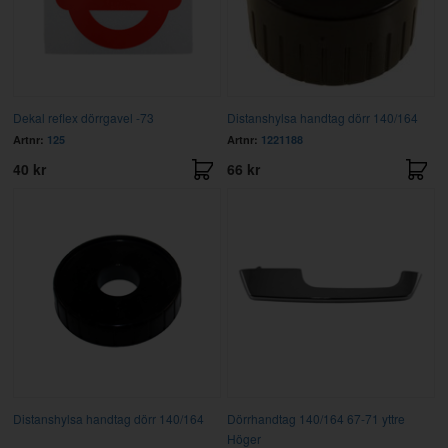
Dekal reflex dörrgavel -73
Distanshylsa handtag dörr 140/164
Artnr:
125
Artnr:
1221188
40 kr
66 kr
Distanshylsa handtag dörr 140/164
Dörrhandtag 140/164 67-71 yttre
Höger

○ ○ ○ ○ ○

◆ **Work instruction**
Set down the material above exactly as written, but not the pictures.

◆ **Answer space**
Dekal reflex dörrgavel -73
Distanshylsa handtag dörr 140/164
Artnr:
125
Artnr:
1221188
40 kr
66 kr
Distanshylsa handtag dörr 140/164
Dörrhandtag 140/164 67-71 yttre
Höger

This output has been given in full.